Se parte dos bolsonaristas na cidade se aborreceu com a aproximação com o PT, outra relevou a iniciativa sob a alegação de que o pré-candidato é um legítimo conservador.

"O PL vem motivado pela continuidade de um trabalho que nunca antes houve na cidade e entende que não há nome melhor que o do Ildo", diz o presidente municipal do partido, Jesus Moreno.

Uma das montagens que circulam em grupos de WhatsApp traz a foto da dupla Gusmão e Bernabé diante de um fundo vermelho com a estrela do PT e uma indagação sobre "quem é mais cara de pau". Outra satiriza "as mil e uma faces do pastor", ironizando sua versão "pastor petista".

O bolsonarista Paulo Henrique Xavier da Silva, o Ricão, diz que desembarcou do projeto do Republicanos por discordar da união com o PT.

"Não pegou bem nem para a direita nem para a esquerda", afirma ele, que se refere a Gusmão como traidor e agora está engajado na pré-candidatura de Douglas Cavalcante (MDB). "Também sei de pessoas no PT que não vão apoiar o Ildo."

Cavalcante aponta contradições na chapa rival e diz que fará uma campanha voltada para temas locais, com propostas como a extinção da taxa de lixo cobrada na conta de água.

"Vamos discutir com a população se ela quer a continuidade ou a mudança", afirma o emedebista, que articula uma coligação com PP, PDT, PRD, Podemos, DC e Mobiliza.

A outra pré-candidatura anunciada é a da professora Jaqueline Freire (PSOL). "Ao fazer aliança com partidos de direita você fica suscetível a ter que aceitar decisões contrárias ao povo", diz ela, comentando que tem sido procurada por simpatizantes do PT que não engoliram a composição e querem apoiá-la.

Markus Sokol, representante da corrente O Trabalho no diretório nacional do PT, entrou com um recurso que está previsto para ser analisado no próximo dia 15. Sokol repudia o apoio a um correligionário de Tarcísio e está reunindo fotos que mostram ligações de Gusmão com o bolsonarismo.

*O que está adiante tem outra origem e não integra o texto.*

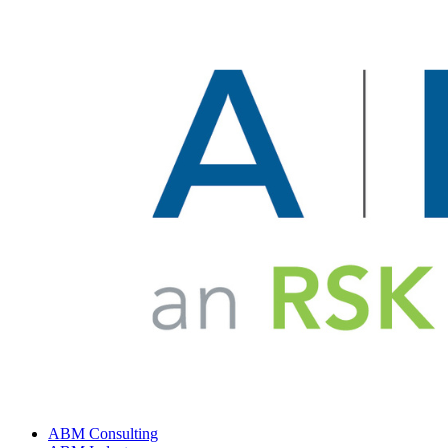
ABM Consulting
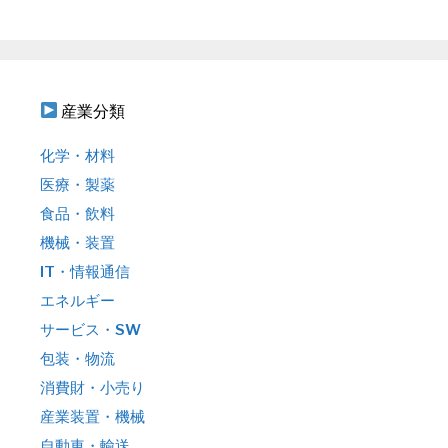
ン
:
産業分類
化学・材料
医療・製薬
食品・飲料
機械・装置
IT・情報通信
エネルギー
サービス・SW
包装・物流
消費財・小売り
産業装置・機械
自動車・輸送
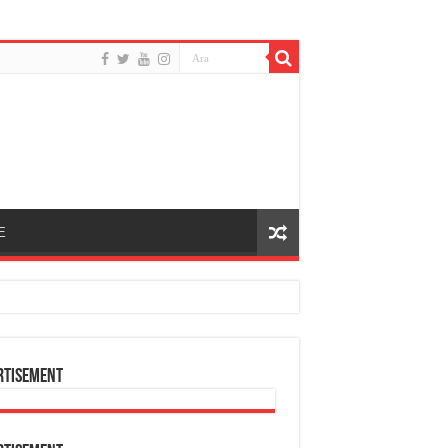
E
rtisement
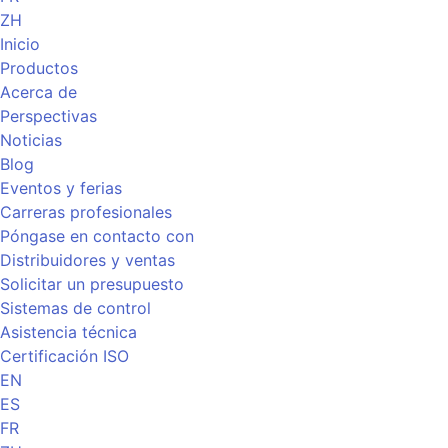
ZH
Inicio
Productos
Acerca de
Perspectivas
Noticias
Blog
Eventos y ferias
Carreras profesionales
Póngase en contacto con
Distribuidores y ventas
Solicitar un presupuesto
Sistemas de control
Asistencia técnica
Certificación ISO
EN
ES
FR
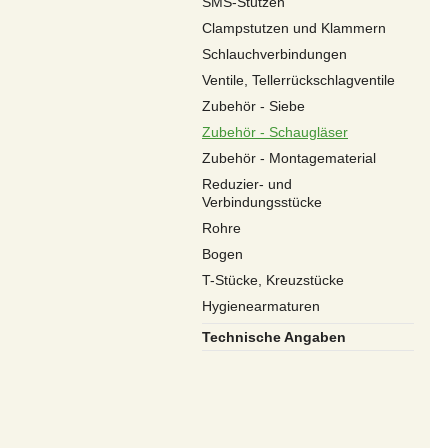
SMS-Stutzen
Clampstutzen und Klammern
Schlauchverbindungen
Ventile, Tellerrückschlagventile
Zubehör - Siebe
Zubehör - Schaugläser
Zubehör - Montagematerial
Reduzier- und
Verbindungsstücke
Rohre
Bogen
T-Stücke, Kreuzstücke
Hygienearmaturen
Technische Angaben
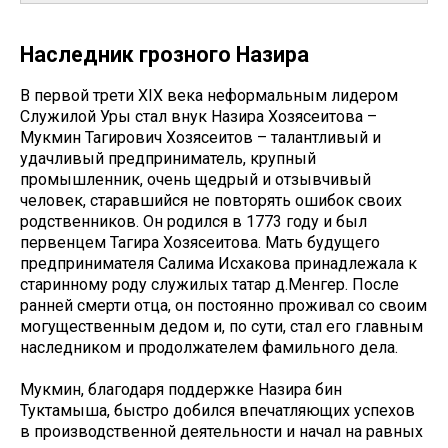
Наследник грозного Назира
В первой трети XIX века неформальным лидером
Служилой Уры стал внук Назира Хозясеитова –
Мукмин Тагирович Хозясеитов – талантливый и
удачливый предприниматель, крупный
промышленник, очень щедрый и отзывчивый
человек, старавшийся не повторять ошибок своих
родственников. Он родился в 1773 году и был
первенцем Тагира Хозясеитова. Мать будущего
предпринимателя Салима Исхакова принадлежала к
старинному роду служилых татар д.Менгер. После
ранней смерти отца, он постоянно проживал со своим
могущественным дедом и, по сути, стал его главным
наследником и продолжателем фамильного дела.
Мукмин, благодаря поддержке Назира бин
Туктамыша, быстро добился впечатляющих успехов
в производственной деятельности и начал на равных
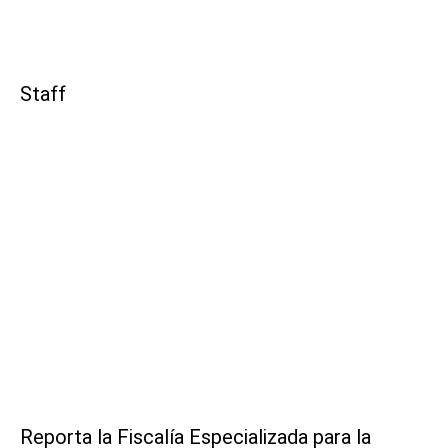
Staff
Reporta la Fiscalía Especializada para la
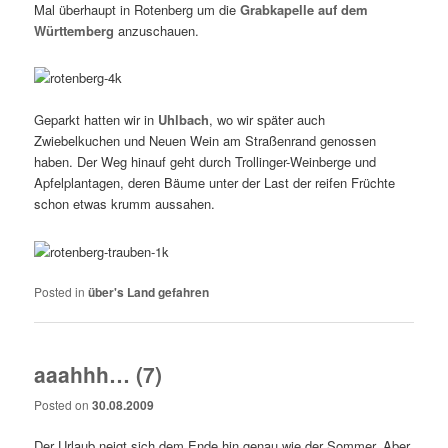
Mal überhaupt in Rotenberg um die
Grabkapelle auf dem
Württemberg
anzuschauen.
Geparkt hatten wir in
Uhlbach
, wo wir später auch
Zwiebelkuchen und Neuen Wein am Straßenrand genossen
haben. Der Weg hinauf geht durch Trollinger-Weinberge und
Apfelplantagen, deren Bäume unter der Last der reifen Früchte
schon etwas krumm aussahen.
Posted in
über's Land gefahren
aaahhh… (7)
Posted on
30.08.2009
Der Urlaub neigt sich dem Ende hin genau wie der Sommer. Aber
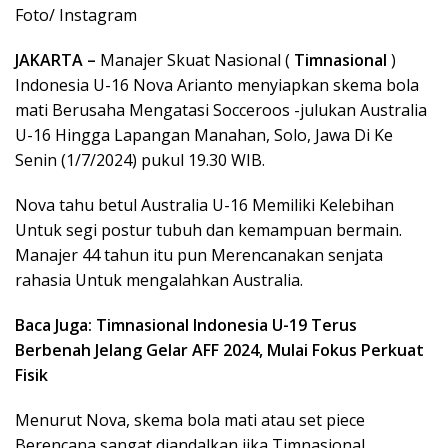
Foto/ Instagram
JAKARTA –
Manajer Skuat Nasional (
Timnasional
)
Indonesia U-16 Nova Arianto menyiapkan skema bola
mati Berusaha Mengatasi Socceroos -julukan Australia
U-16 Hingga Lapangan Manahan, Solo, Jawa Di Ke
Senin (1/7/2024) pukul 19.30 WIB.
Nova tahu betul Australia U-16 Memiliki Kelebihan
Untuk segi postur tubuh dan kemampuan bermain.
Manajer 44 tahun itu pun Merencanakan senjata
rahasia Untuk mengalahkan Australia.
Baca Juga: Timnasional Indonesia U-19 Terus
Berbenah Jelang Gelar AFF 2024, Mulai Fokus Perkuat
Fisik
Menurut Nova, skema bola mati atau set piece
Berencana sangat diandalkan jika Timnasional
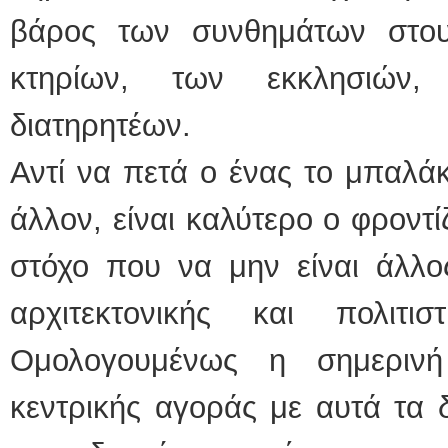
βάρος των συνθημάτων στου
κτηρίων, των εκκλησιών
διατηρητέων.
Αντί να πετά ο ένας το μπαλάκ
άλλον, είναι καλύτερο ο φροντί
στόχο που να μην είναι άλλο
αρχιτεκτονικής και πολιτι
Ομολογουμένως η σημεριν
κεντρικής αγοράς με αυτά τα 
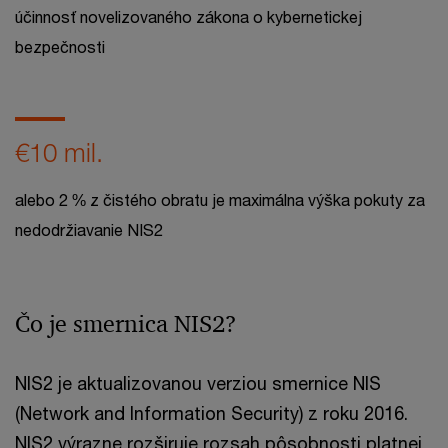
účinnosť novelizovaného zákona o kybernetickej
bezpečnosti
€10 mil.
alebo 2 % z čistého obratu je maximálna výška pokuty za
nedodržiavanie NIS2
Čo je smernica NIS2?
NIS2 je aktualizovanou verziou smernice NIS
(Network and Information Security) z roku 2016.
NIS2 výrazne rozširuje rozsah pôsobnosti platnej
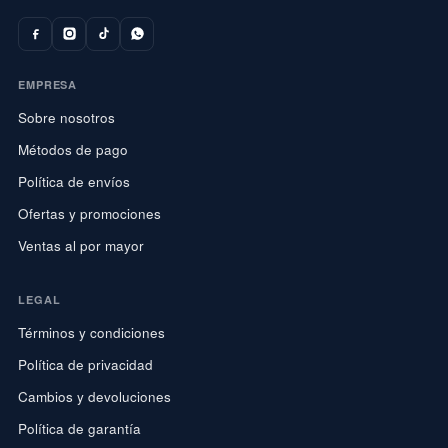
EMPRESA
Sobre nosotros
Métodos de pago
Política de envíos
Ofertas y promociones
Ventas al por mayor
LEGAL
Términos y condiciones
Política de privacidad
Cambios y devoluciones
Política de garantía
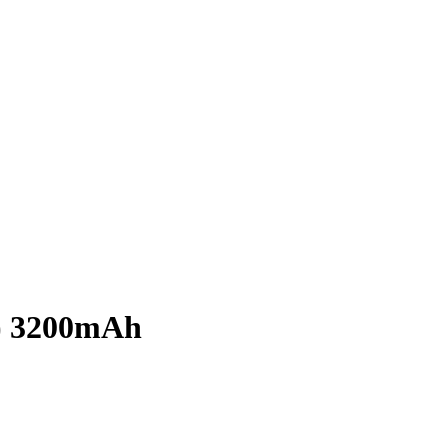
) 3200mAh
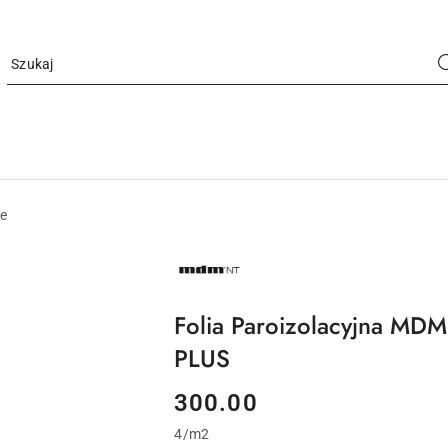
we
NAZWA
PRODUCENTA:
MDM
NT
Folia Paroizolacyjna M
PLUS
cena:
300.00
4
/
m2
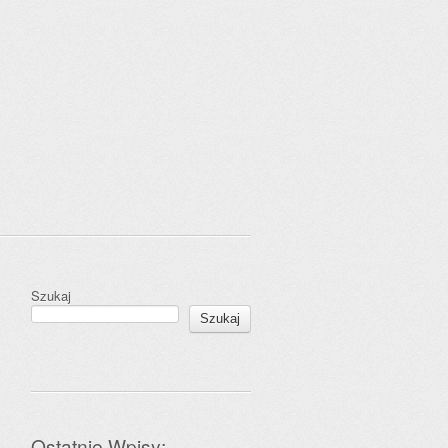
Szukaj
Szukaj
Ostatnie Wpisy:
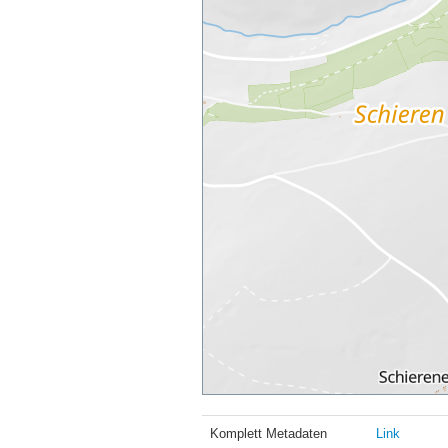
Komplett Metadaten
Link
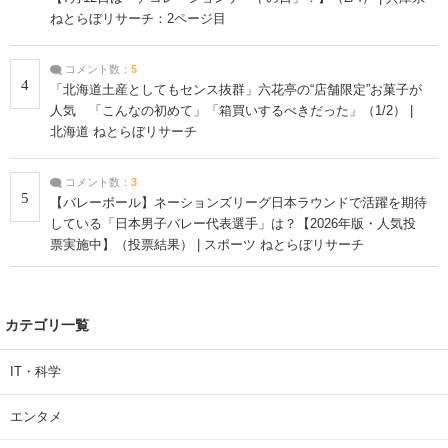
ねとらぼリサーチ：2ページ目
コメント数：
5
4
「北海道土産としてもセンス抜群」六花亭の“店舗限定”お菓子が
人気 「こんなの初めて」「箱買いするべきだった」（1/2） |
北海道 ねとらぼリサーチ
コメント数：
3
5
【バレーボール】ネーションズリーグ日本ラウンドで活躍を期待
している「日本男子バレー代表選手」は？【2026年版・人気投
票実施中】（投票結果） | スポーツ ねとらぼリサーチ
カテゴリ一覧
IT・科学
エンタメ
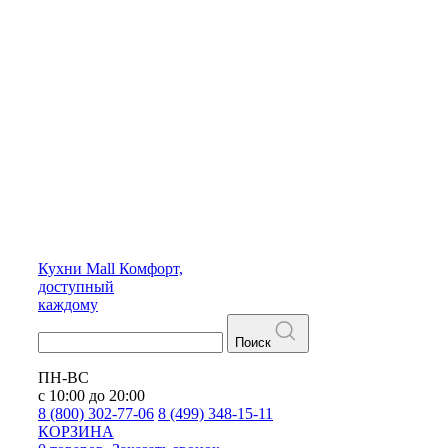
Кухни
Mall
Комфорт,
доступный
каждому
Поиск
ПН-ВС
с 10:00 до 20:00
8 (800) 302-77-06
8 (499) 348-15-11
КОРЗИНА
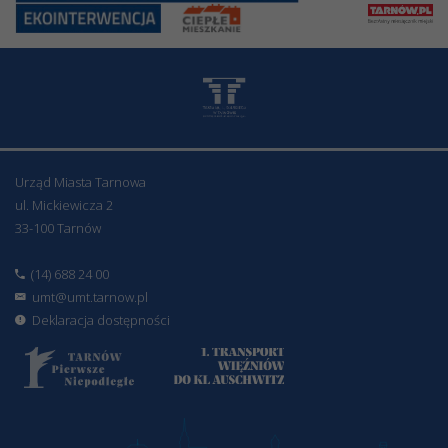
Urząd Miasta Tarnowa
ul. Mickiewicza 2
33-100 Tarnów
(14) 688 24 00
umt@umt.tarnow.pl
Deklaracja dostępności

"Ele fez um percurso da direita [PSDB] para a extrema direita [Republicanos]", afirma. Nos bastidores, contudo, a chance de recuo da legenda é considerada improvável, por prevalecer o pragmatismo eleitoral.

"Se tivesse a concordância de 100% dos filiados, aí não seria o PT", minimiza Bernabé, dizendo que o diretório em Morato seguiu as recomendações nacionais e está seguro da aliança. "Temos relações muito boas aqui. Estamos preocupados com as questões locais, em discutir a cidade."